Hard to beat for sheer beauty, Budapest ticks every box you could want from a European city and seems to do it without trying.
Uber-cool ruin bars in derelict buildings channel the cool of Berlin, while relaxing here can mean an afternoon in one of Budapest's many parks or a dip in waters from its 100-plus thermal springs. The Hungarian capital is, simply, one of Europe's great must-visits.
While the best way to see the city is arguably on foot, Budapest also has plenty of transport options. From its huge range of public transport to its easy cycle hire system, here’s how to get around the city.

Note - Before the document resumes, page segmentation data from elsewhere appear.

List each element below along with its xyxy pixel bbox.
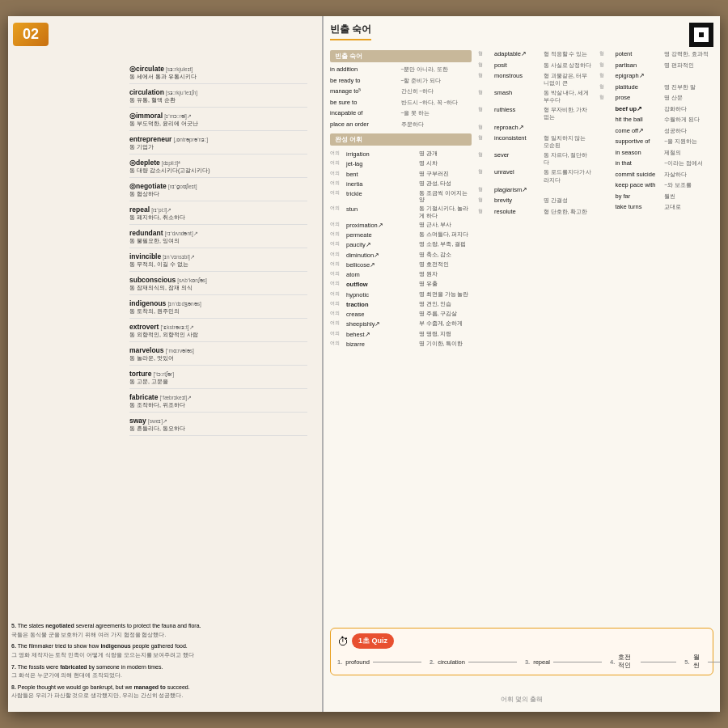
list-item: place an order 주문하다 bbox=[330, 121, 472, 129]
list-item: 어의paucity↗명 소량, 부족, 결핍 bbox=[330, 241, 472, 249]
quiz-header: ⏱ 1초 Quiz bbox=[337, 633, 706, 649]
list-item: 형monstrous형 괴물같은, 터무니없이 큰 bbox=[478, 72, 593, 87]
list-item: by far월씬 bbox=[599, 193, 714, 201]
list-item: keep pace with~와 보조를 bbox=[599, 181, 714, 190]
left-header: 02 bbox=[13, 23, 317, 46]
list-item: 형ruthless형 무자비한, 가차 없는 bbox=[478, 106, 593, 121]
list-item: 6. The filmmaker tried to show how indig… bbox=[11, 642, 319, 658]
list-item: 어의sheepishly↗부 수줍게, 순하게 bbox=[330, 320, 472, 328]
list-item: 어의proximation↗명 근사, 부사 bbox=[330, 222, 472, 230]
list-item: manage to⁵ 간신히 ~하다 bbox=[330, 87, 472, 96]
list-item: in that~이라는 점에서 bbox=[599, 159, 714, 168]
list-item: fabricate [ˈfæbrɪkeɪt]↗ 동 조작하다, 위조하다 bbox=[129, 393, 307, 413]
list-item: commit suicide자살하다 bbox=[599, 171, 714, 180]
list-item: 형platitude명 진부한 말 bbox=[599, 83, 714, 92]
list-item: 어의outflow명 유출 bbox=[330, 281, 472, 289]
list-item: redundant [rɪˈdʌndənt]↗ 동 불필요한, 잉여의 bbox=[129, 229, 307, 248]
left-page: 02 ◎circulate [sɜːrkjuleɪt] 동 세에서 통과 유통시… bbox=[8, 16, 324, 712]
right-page: 빈출 숙어 빈출 숙어 in addition ~뿐만 아니라, 또한 bbox=[324, 16, 720, 712]
quiz-badge: 1초 Quiz bbox=[352, 633, 394, 649]
quiz-rows: 1. profound 2. circulation 3. repeal 4. … bbox=[337, 654, 706, 670]
list-item: ◎negotiate [nɪˈɡoʊʃieɪt] 동 협상하다 bbox=[129, 182, 307, 201]
list-item: 형resolute형 단호한, 확고한 bbox=[478, 208, 593, 217]
list-item: subconscious [sʌbˈkɒnʃəs] 동 잠재의식의, 잠재 의식 bbox=[129, 276, 307, 295]
list-item: 형unravel동 로드를지다가 사라지다 bbox=[478, 168, 593, 183]
book: 02 ◎circulate [sɜːrkjuleɪt] 동 세에서 통과 유통시… bbox=[8, 16, 720, 712]
list-item: 형sever동 자르다, 절단하다 bbox=[478, 151, 593, 166]
quiz-section: ⏱ 1초 Quiz 1. profound 2. circulation 3. … bbox=[330, 628, 713, 675]
list-item: 어의hypnotic명 최면을 가능 놀란 bbox=[330, 291, 472, 299]
list-item: invincible [ɪnˈvɪnsɪbl]↗ 동 무적의, 이길 수 없는 bbox=[129, 252, 307, 272]
list-item: ◎deplete [dɪpliːt]⁴ 동 대량 감소시키다(고갈시키다) bbox=[129, 159, 307, 178]
list-item: come off↗성공하다 bbox=[599, 127, 714, 136]
list-item: 형epigraph↗ bbox=[599, 72, 714, 81]
list-item: 형inconsistent형 일치하지 않는 모순된 bbox=[478, 134, 593, 149]
page-title: 빈출 숙어 bbox=[330, 23, 371, 40]
list-item: take turns교대로 bbox=[599, 203, 714, 212]
qr-code bbox=[689, 23, 713, 47]
list-item: hit the ball수월하게 된다 bbox=[599, 116, 714, 125]
list-item: 어의atom명 원자 bbox=[330, 271, 472, 279]
quiz-item: 4. 호전적인 bbox=[610, 654, 676, 670]
quiz-item: 1. profound bbox=[337, 654, 421, 670]
list-item: 형reproach↗ bbox=[478, 124, 593, 133]
footer-text: 어휘 몇의 출해 bbox=[501, 695, 543, 704]
list-item: 어의crease명 주름, 구김살 bbox=[330, 311, 472, 319]
quiz-item: 5. 월씬 bbox=[684, 654, 720, 670]
list-item: 형adaptable↗형 적응할 수 있는 bbox=[478, 50, 593, 59]
quiz-item: 2. circulation bbox=[430, 654, 517, 670]
list-item: 어의behest↗명 명령, 지령 bbox=[330, 331, 472, 339]
sentences-section: 5. The states negotiated several agreeme… bbox=[11, 622, 319, 704]
list-item: 5. The states negotiated several agreeme… bbox=[11, 622, 319, 638]
list-item: 어의permeate동 스며들다, 퍼지다 bbox=[330, 231, 472, 239]
list-item: sway [sweɪ]↗ 동 흔들리다, 동요하다 bbox=[129, 417, 307, 436]
phrases-column: 빈출 숙어 in addition ~뿐만 아니라, 또한 be ready t… bbox=[330, 50, 472, 527]
list-item: 형smash동 박살 내다, 세게 부수다 bbox=[478, 89, 593, 104]
list-item: 어의irrigation명 관개 bbox=[330, 150, 472, 159]
right-vocab-column: 형adaptable↗형 적응할 수 있는 형posit동 사실로 상정하다 형… bbox=[478, 50, 713, 527]
list-item: torture [ˈtɔːrtʃər] 동 고문, 고문을 bbox=[129, 370, 307, 389]
quiz-item: 3. repeal bbox=[525, 654, 602, 670]
list-item: extrovert [ˈɛkstrəvɜːt]↗ 동 외향적인, 외향적인 사람 bbox=[129, 323, 307, 342]
complete-vocab: 어의irrigation명 관개 어의jet-lag명 시차 어의bent명 구… bbox=[330, 150, 472, 349]
list-item: marvelous [ˈmɑːrvələs] 동 놀라운, 멋있어 bbox=[129, 346, 307, 366]
list-item: in season제철의 bbox=[599, 149, 714, 158]
list-item: in addition ~뿐만 아니라, 또한 bbox=[330, 66, 472, 74]
list-item: circulation [sɜːrkjuˈleɪʃn] 동 유통, 혈액 순환 bbox=[129, 88, 307, 108]
list-item: 어의jet-lag명 시차 bbox=[330, 160, 472, 168]
list-item: entrepreneur [ˌɒntrəprəˈnɜː] 동 기업가 bbox=[129, 135, 307, 154]
list-item: repeal [rɪˈpiːl]↗ 동 폐지하다, 취소하다 bbox=[129, 205, 307, 225]
list-item: 어의stun동 기절시키다, 놀라게 하다 bbox=[330, 205, 472, 219]
list-item: 7. The fossils were fabricated by someon… bbox=[11, 663, 319, 679]
list-item: 형prose명 산문 bbox=[599, 94, 714, 103]
complete-section-title: 완성 어휘 bbox=[330, 133, 472, 146]
list-item: 어의traction명 견인, 인습 bbox=[330, 301, 472, 309]
list-item: 어의inertia명 관성, 타성 bbox=[330, 180, 472, 188]
list-item: supportive of~을 지원하는 bbox=[599, 138, 714, 146]
list-item: 형brevity명 간결성 bbox=[478, 197, 593, 205]
list-item: 어의bellicose↗명 호전적인 bbox=[330, 261, 472, 269]
list-item: ◎circulate [sɜːrkjuleɪt] 동 세에서 통과 유통시키다 bbox=[129, 65, 307, 84]
phrase-section-title: 빈출 숙어 bbox=[330, 50, 472, 62]
list-item: 형potent명 강력한, 효과적 bbox=[599, 50, 714, 59]
list-item: incapable of ~을 못 하는 bbox=[330, 109, 472, 118]
list-item: 어의bent명 구부러진 bbox=[330, 171, 472, 179]
list-item: 형partisan명 편파적인 bbox=[599, 61, 714, 70]
list-item: beef up↗강화하다 bbox=[599, 105, 714, 114]
list-item: 어의diminution↗명 축소, 감소 bbox=[330, 252, 472, 260]
list-item: be sure to 반드시 ~하다, 꼭 ~하다 bbox=[330, 99, 472, 108]
list-item: 형posit동 사실로 상정하다 bbox=[478, 61, 593, 70]
chapter-badge: 02 bbox=[13, 23, 49, 46]
list-item: 어의bizarre명 기이한, 특이한 bbox=[330, 341, 472, 349]
list-item: ◎immoral [ɪˈmɔːrəl]↗ 동 부도덕한, 윤리에 어긋난 bbox=[129, 112, 307, 131]
center-words: ◎circulate [sɜːrkjuleɪt] 동 세에서 통과 유통시키다 … bbox=[129, 65, 307, 440]
list-item: 어의trickle동 조금씩 이어지는 양 bbox=[330, 190, 472, 204]
list-item: be ready to ~할 준비가 되다 bbox=[330, 77, 472, 86]
list-item: 형plagiarism↗ bbox=[478, 186, 593, 195]
list-item: 8. People thought we would go bankrupt, … bbox=[11, 684, 319, 700]
list-item: indigenous [ɪnˈdɪdʒənəs] 동 토착의, 원주민의 bbox=[129, 299, 307, 319]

There are multiple reliable and cheap public transport options in the centre of Budapest, including buses, trolleybuses, trains and an underground metro system. The metro has four lines, which all pass through the main station of Deák tér, while the commuter train system can connect you to further-flung suburbs. The city’s attractive yellow trams travel along over 25 different lines. At night, you can either hail a licensed taxi or hop on one of the 30-something night buses around the city.
With its wide avenues, long stretch of riverfront and designated cycle paths, Budapest is a bike-friendly city. There's an easy-to-use bike share system called BuBi that lets you rent out a bike for a pretty nominal sum for 24 hours from multiple points around the city. You’ll find cycling more challenging on the hilly Buda side of the city and a breeze on the flatter Pest side, and it’s also possible to cycle along the Danube for scenic riverside views.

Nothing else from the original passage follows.